Tuesday will feature the stunning theater that is municipal general elections in Pennsylvania. Turnout figures for such day bring to mind the philosophical musing about trees falling in forests. In some states there are bigger decisions at play. Gubernatorial races in New Jersey and Virginia come to mind.
Still, municipal elections are important. More important than we generally consider. Local elections give us great chances to see the consequences of our choices up close. If one is a tax-and-spend liberal, vote that way and see if the results, which will be felt with seeing those extra police cars on the street or extra funds in the schools seem worth it in light of the higher property tax bills.

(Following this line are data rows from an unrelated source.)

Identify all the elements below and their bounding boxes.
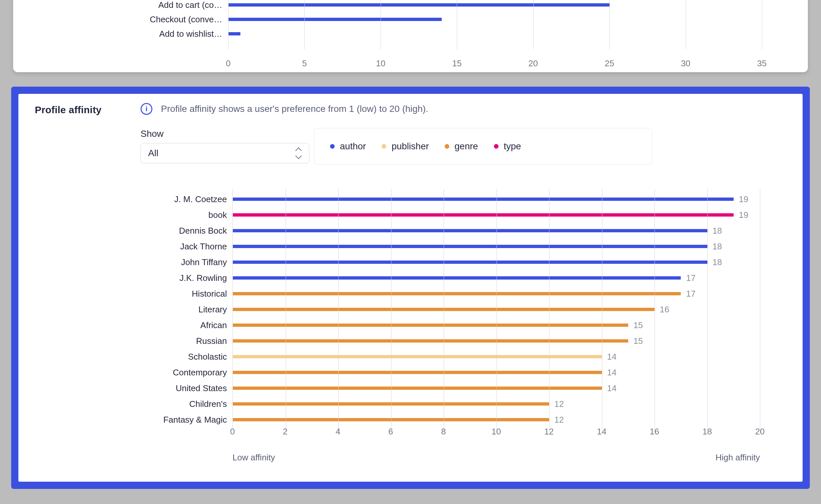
affinity-bar[interactable] <box>233 387 602 390</box>
affinity-y-label: Contemporary <box>173 367 227 378</box>
legend-dot-publisher <box>382 144 386 149</box>
affinity-y-label: Jack Thorne <box>180 241 227 252</box>
conversion-x-tick: 25 <box>604 58 614 69</box>
affinity-value-label: 18 <box>713 241 722 252</box>
affinity-bar[interactable] <box>233 276 681 280</box>
show-select[interactable]: All <box>140 143 309 163</box>
affinity-y-label: United States <box>176 383 227 393</box>
conversion-x-tick: 5 <box>302 58 307 69</box>
conversion-bar[interactable] <box>228 32 241 35</box>
affinity-value-label: 14 <box>607 383 617 393</box>
legend-dot-type <box>494 144 498 149</box>
affinity-y-label: Russian <box>196 336 227 346</box>
affinity-y-label: Dennis Bock <box>179 226 227 236</box>
show-label: Show <box>140 129 163 139</box>
legend-dot-genre <box>445 144 449 149</box>
affinity-y-label: John Tiffany <box>181 257 227 267</box>
axis-caption-low: Low affinity <box>233 452 275 463</box>
legend-label-publisher: publisher <box>391 141 429 152</box>
legend-item-publisher[interactable]: publisher <box>382 141 429 152</box>
conversion-bar[interactable] <box>228 18 442 21</box>
axis-caption-high: High affinity <box>716 452 760 463</box>
info-text: Profile affinity shows a user's preferen… <box>161 104 428 114</box>
affinity-x-tick: 2 <box>283 427 287 437</box>
affinity-y-label: Fantasy & Magic <box>163 415 227 425</box>
affinity-value-label: 12 <box>554 415 564 425</box>
affinity-x-tick: 10 <box>492 427 501 437</box>
affinity-x-tick: 0 <box>230 427 235 437</box>
affinity-x-tick: 20 <box>755 427 765 437</box>
affinity-x-tick: 16 <box>650 427 659 437</box>
affinity-x-tick: 4 <box>336 427 340 437</box>
affinity-y-label: J. M. Coetzee <box>174 194 227 204</box>
section-title: Profile affinity <box>35 104 101 115</box>
legend-label-author: author <box>340 141 366 152</box>
affinity-bar[interactable] <box>233 355 602 358</box>
affinity-value-label: 14 <box>607 367 617 378</box>
conversion-x-tick: 10 <box>376 58 386 69</box>
affinity-bar[interactable] <box>233 213 734 217</box>
affinity-value-label: 17 <box>686 273 696 283</box>
affinity-value-label: 15 <box>634 320 643 330</box>
select-chevron-icon <box>295 148 302 158</box>
affinity-y-label: African <box>200 320 227 330</box>
affinity-bar[interactable] <box>233 339 628 343</box>
affinity-value-label: 19 <box>739 194 748 204</box>
conversion-bar[interactable] <box>228 3 609 7</box>
legend-label-type: type <box>504 141 521 152</box>
conversion-x-tick: 15 <box>452 58 462 69</box>
affinity-bar[interactable] <box>233 198 734 201</box>
conversion-y-label: Add to wishlist… <box>159 27 222 40</box>
profile-affinity-panel: Profile affinity i Profile affinity show… <box>18 94 803 482</box>
legend-item-author[interactable]: author <box>330 141 366 152</box>
affinity-bar[interactable] <box>233 261 707 264</box>
conversion-y-label: Add to cart (co… <box>158 0 222 11</box>
affinity-x-tick: 8 <box>441 427 446 437</box>
conversion-x-tick: 0 <box>226 58 231 69</box>
affinity-chart: J. M. Coetzee19book19Dennis Bock18Jack T… <box>140 189 783 466</box>
info-row: i Profile affinity shows a user's prefer… <box>140 103 428 115</box>
affinity-bar[interactable] <box>233 245 707 248</box>
legend-label-genre: genre <box>454 141 478 152</box>
conversion-x-tick: 30 <box>681 58 690 69</box>
affinity-y-label: Scholastic <box>188 352 227 362</box>
affinity-bar[interactable] <box>233 229 707 232</box>
info-icon: i <box>140 103 152 115</box>
affinity-value-label: 15 <box>634 336 643 346</box>
affinity-value-label: 19 <box>739 210 748 220</box>
affinity-value-label: 12 <box>554 399 564 409</box>
affinity-bar[interactable] <box>233 371 602 374</box>
legend: author publisher genre type <box>314 128 652 165</box>
conversion-x-tick: 20 <box>528 58 538 69</box>
affinity-value-label: 18 <box>713 226 722 236</box>
highlight-frame: Profile affinity i Profile affinity show… <box>11 87 810 489</box>
legend-item-type[interactable]: type <box>494 141 521 152</box>
conversion-chart-card: Add to cart (co…Checkout (conve…Add to w… <box>13 0 808 72</box>
affinity-x-tick: 12 <box>544 427 554 437</box>
affinity-value-label: 16 <box>660 305 669 315</box>
conversion-y-label: Checkout (conve… <box>150 13 222 26</box>
affinity-y-label: book <box>209 210 227 220</box>
affinity-x-tick: 18 <box>703 427 712 437</box>
legend-dot-author <box>330 144 335 149</box>
affinity-bar[interactable] <box>233 292 681 295</box>
affinity-value-label: 18 <box>713 257 722 267</box>
affinity-x-axis: 02468101214161820 <box>233 427 760 446</box>
legend-item-genre[interactable]: genre <box>445 141 478 152</box>
conversion-plot: Add to cart (co…Checkout (conve…Add to w… <box>228 0 762 49</box>
affinity-value-label: 14 <box>607 352 617 362</box>
affinity-y-label: Literary <box>198 305 227 315</box>
affinity-bar[interactable] <box>233 324 628 327</box>
affinity-value-label: 17 <box>686 289 696 299</box>
show-select-value: All <box>148 148 158 158</box>
conversion-x-tick: 35 <box>757 58 767 69</box>
affinity-y-label: J.K. Rowling <box>179 273 227 283</box>
affinity-plot-area: J. M. Coetzee19book19Dennis Bock18Jack T… <box>233 189 760 432</box>
affinity-y-label: Children's <box>189 399 227 409</box>
conversion-x-axis: 05101520253035 <box>228 49 762 72</box>
affinity-x-tick: 6 <box>389 427 393 437</box>
affinity-y-label: Historical <box>192 289 227 299</box>
affinity-x-tick: 14 <box>597 427 606 437</box>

If one is austerity-minded, vote that way and see if you really miss that extra police car or if your local school can do without those resources that seem superfluous.
I'm trying to be apolitical as I try to make a point: When we participate in elections where participation and margins of victory are measured in the thousands and hundreds of votes and when we see up close the benefits and costs of our decisions we can better understand where we feel on bigger political issues. There is some danger, or perhaps sloppiness is a better word, in being only a once-every-four-year participant in elections in that we can start to disconnect cause and effect.
One other nice thing about voting in local and state elections is that those we elect are usually more conscious of the preferences of their constituents than are holders of national office. Labels matter less at the local level. When we don't vote in our municipal races we forfeit the chance to have input in a part of the process that welcomes our input more than any other.